Assessing the Long-Term Effectiveness of Seminaries in Maximum Security Prisons

IN THE NEWS

Angola2Book released 8/6/2016
faith-radio-button

10-9-2012
Impact of Seminaries for Maximum Security Prisoners Will Be Studied By Baylor University’s Institute for Studies of Religion

[ READ THE PRESS RELEASE ]

RESEARCH UPDATE:

Images of God, Religious Involvement, and Prison Misconduct Among Inmates
Sung Joon Jang, Byron R Johnson, Joshua Hays, Grant Duwe & Michael Hallett,
Corrections (2017)

 

Bible College Participation and Prison Misconduct: A Preliminary Analysis
by Grant Duwe, Michael Hallett, Joshua Hays, Sung Joon Jang &  Byron R Johnson, Journal of Offender Rehabilitation, May 12, 2015
The Resurgence of Religion in America’s Prisons
by Byron R. Johnson and Michael Hallett,  Religions 5(3), 663-683, August 2014

An In-Depth Study of the Louisiana State Penitentiary and Darrington Prison

The Darrington Unit resembles most other maximum security prisons around the country, except for the fact that it now offers a four-year seminary within the prison. On August 29, 2011, thirty-nine prisoners were formally installed as the first class of seminarians studying to become ministers under a new program that operates within the maximum security prison. The Darrington Bible College is an extension of the Ft. Worth-based Southwestern Baptist Theological Seminary and is modeled after the Angola Bible College, a seminary based at the Louisiana State Penitentiary in Angola, Louisiana.  These two privately funded seminaries represent fascinating correctional experiments. The Baylor Institute for Studies of Religion has received funding to test the proposition that these seminaries can transform the lives of prisoners as well as the prison culture itself.  If found to be effective, the seminary model could be replicated in other prisons.

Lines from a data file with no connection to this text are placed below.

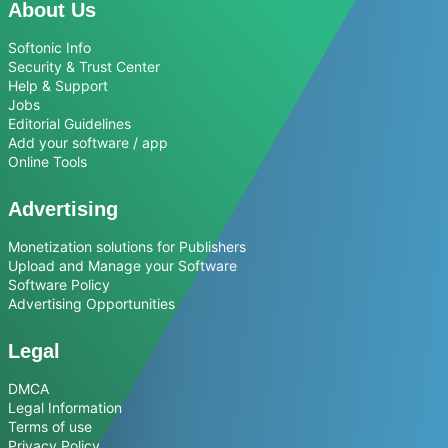
About Us
Softonic Info
Security & Trust Center
Help & Support
Jobs
Editorial Guidelines
Add your software / app
Online Tools
Advertising
Monetization solutions for Publishers
Upload and Manage your Software
Software Policy
Advertising Opportunities
Legal
DMCA
Legal Information
Terms of use
Privacy Policy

“Seminaries in maximum security prisons are designed to rehabilitate prisoners and transform the prison environment itself, we intend to test that proposition,” 

states Byron R. Johnson, Ph.D., director of Baylor’s ISR and Distinguished Professor of the Social Sciences and principal investigator of the project.

Sung Joon Jang, Ph.D., an associate professor of sociology at Baylor and an ISR faculty fellow is the co-principal investigator on the study.
Jang states that social science research:

is helping us understand that religious conversions can play an important role as a starting point in the process of long-term change and reform. Offenders who successfully straighten out their lives often experience a turning point or event that was pivotal in bringing them out of a criminal lifestyle. In short, research suggests offenders can and do change.”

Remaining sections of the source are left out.